Prequel Or Remake The Answer For New Friday The 13th Film?

At one time, Warner Brothers was strongly considering going the Found Footage route with a new Friday The 13th film and had certain principal players (filmmakers) agreed to participate, as well as a few rights issues been sorted out with Paramount Pictures, fans may have received Jason Voorhees filmed via cell phone. That idea has since passed, so we think, and so now fans are left with "whats next?". Now that Paramount has regained the rights to make a new Friday The 13th film, there have been many ideas thrown around the Friday The 13th community about where to take a new story. There have been two main thoughts of where a new film should go, besides Found Footage.

The Prequel
This has been discussed and lamented since before Jason X was announced to go into production. It is an exciting idea to go back before Steve Christie decided to re-open Camp Crystal Lake and revisit the origins of the Voorhees family, but there in-lies the problem. How do you go back to an origin story and make it appealing to a mass audience. Teens and young adults of the present generation may not care one bit about a backstory to Jason nor want to find out about this mother, for whom most of the newer fans probably do not want to see anyways. Lets face the facts, it's all about the hockey mask, machete and killing as many people in an hour and a half as possible.

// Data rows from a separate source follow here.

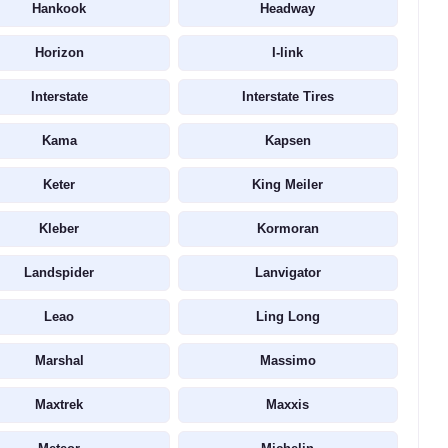
Hankook
Headway
Horizon
I-link
Interstate
Interstate Tires
Kama
Kapsen
Keter
King Meiler
Kleber
Kormoran
Landspider
Lanvigator
Leao
Ling Long
Marshal
Massimo
Maxtrek
Maxxis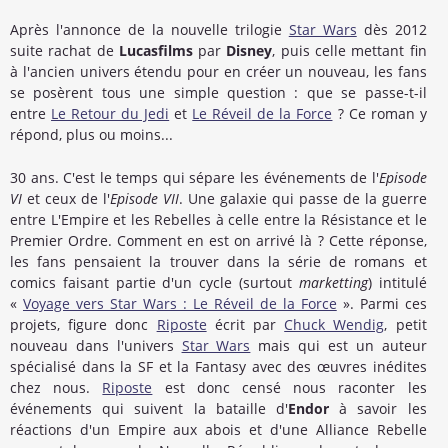
Après l'annonce de la nouvelle trilogie
Star Wars
dès 2012
suite rachat de
Lucasfilms
par
Disney
, puis celle mettant fin
à l'ancien univers étendu pour en créer un nouveau, les fans
se posèrent tous une simple question : que se passe-t-il
entre
Le Retour du Jedi
et
Le Réveil de la Force
? Ce roman y
répond, plus ou moins...
30 ans. C'est le temps qui sépare les événements de l'
Episode
VI
et ceux de l'
Episode VII
. Une galaxie qui passe de la guerre
entre L'Empire et les Rebelles à celle entre la Résistance et le
Premier Ordre. Comment en est on arrivé là ? Cette réponse,
les fans pensaient la trouver dans la série de romans et
comics faisant partie d'un cycle (surtout
marketting
) intitulé
«
Voyage vers Star Wars : Le Réveil de la Force
». Parmi ces
projets, figure donc
Riposte
écrit par
Chuck Wendig
, petit
nouveau dans l'univers
Star Wars
mais qui est un auteur
spécialisé dans la SF et la Fantasy avec des œuvres inédites
chez nous.
Riposte
est donc censé nous raconter les
événements qui suivent la bataille d'
Endor
à savoir les
réactions d'un Empire aux abois et d'une Alliance Rebelle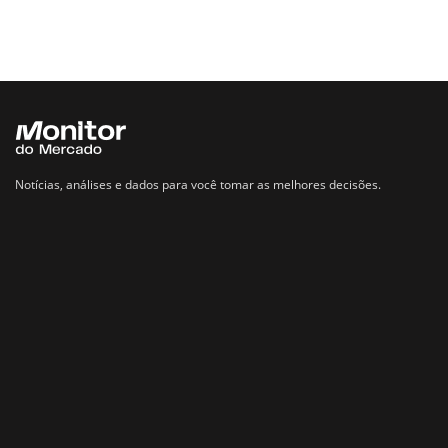
Notícias, análises e dados para você tomar as melhores decisões.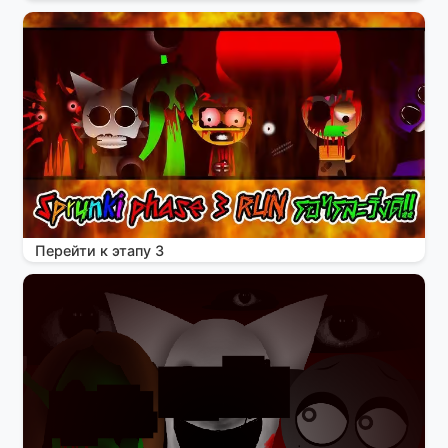
Перейти к этапу 3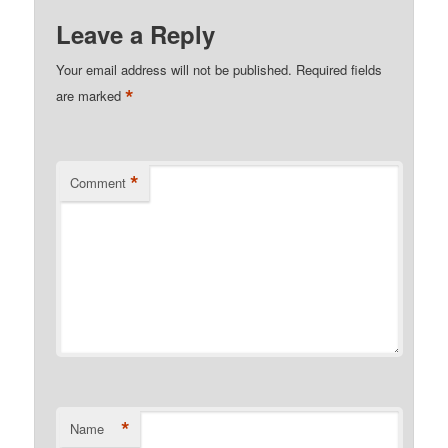
Leave a Reply
Your email address will not be published.
Required fields
*
are marked
*
Comment
*
Name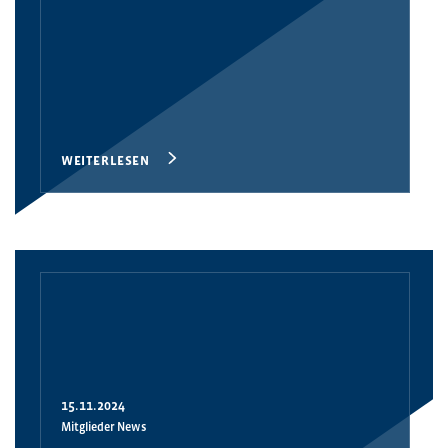
WEITERLESEN
15.11.2024
Mitglieder News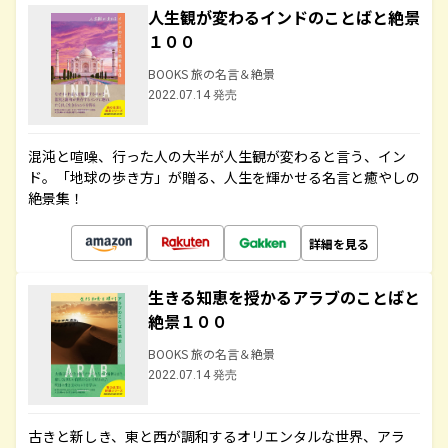
人生観が変わるインドのことばと絶景
１００
BOOKS 旅の名言＆絶景
2022.07.14 発売
混沌と喧噪、行った人の大半が人生観が変わると言う、イン
ド。「地球の歩き方」が贈る、人生を輝かせる名言と癒やしの
絶景集！
詳細を見る
生きる知恵を授かるアラブのことばと
絶景１００
BOOKS 旅の名言＆絶景
2022.07.14 発売
古きと新しき、東と西が調和するオリエンタルな世界、アラ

Could a prequel work? Sure, if it's done in a creative way that is appealing to the target demographic as well as satisfies the die-hard fans that have driven the popularity of the series since its inception. How do you do that? Some fans have suggested that after Jason drowns, the events leading up to the original 1980 film should be explored, such as the two counselors being killed the year following Jason's drowning and the subsequent years with the fires, bad water and so on. However, those events may have to be updated beyond just simple fires and bad water. Sabotage could be one element to it, but other key components to vengeance could be included.

The real question for a prequel would be if Jason would be featured at all as a killer or co-conspirator? Jason is what sells these movies now and if you make a prequel which does not feature Jason, then Paramount Pictures could suffer the fan's wrath much like New Line Cinema did with Jason Goes To Hell, or Paramount itself did with Friday The 13th: A New Beginning.

The Remake
Fans are probably thinking, hey, we already have a remake. That is debatable within the community. This writer's personal opinion is that the 2009 film is more of a franchise reboot than a remake. A remake in definition is to remake a particular film. No one particular film was remade by Friday The 13th 2009. Suggesting a remake for a new Friday The 13th film would have to be one of the twelve films associated in the franchise, and if fans really want to have a new film that spawns numerous sequels and sustains longevity for years to come, then why not go back to the original film that started it all.

Remaking Friday The 13th 1980 would make a lot of sense. It's familiar territory that can be updated for a new generation, but there are obstacles. One such obstacle would be the inclusion/exclusion of the whodunit aspect of the original film. It would be quite difficult to tell the audience, alright, this is Friday The 13th, but Jason may or not be the killer. This goes back to the aforementioned problem discussed for a proposed sequel. Less or no Jason equals angry fans and bad word of mouth. That can be a killer for box office business. If you eliminate the whodunit story arc, then the other obstacle relates to that arc, and that is who should be the killer.

Do the filmmakers of the remake introduce Jason immediately as the killer? The story would change dramatically from the original 1980 film at that point. So if Jason is not the killer, then who is, and how would fans receive the notion of not having Jason Voorhees as the killer, at least for the remake? It's a slippery slope indeed, which makes for tough decisions for the franchise from this point forward.

Friday The 13th 2009 was a good reintroduction to what the film franchise once was before Jason went to Manhattan, faced a telekinetic teen, was dragged to Hell, or made people scream in Space. But the next film will determine the path of the franchise for years to come. What would you choose to do with your beloved franchise?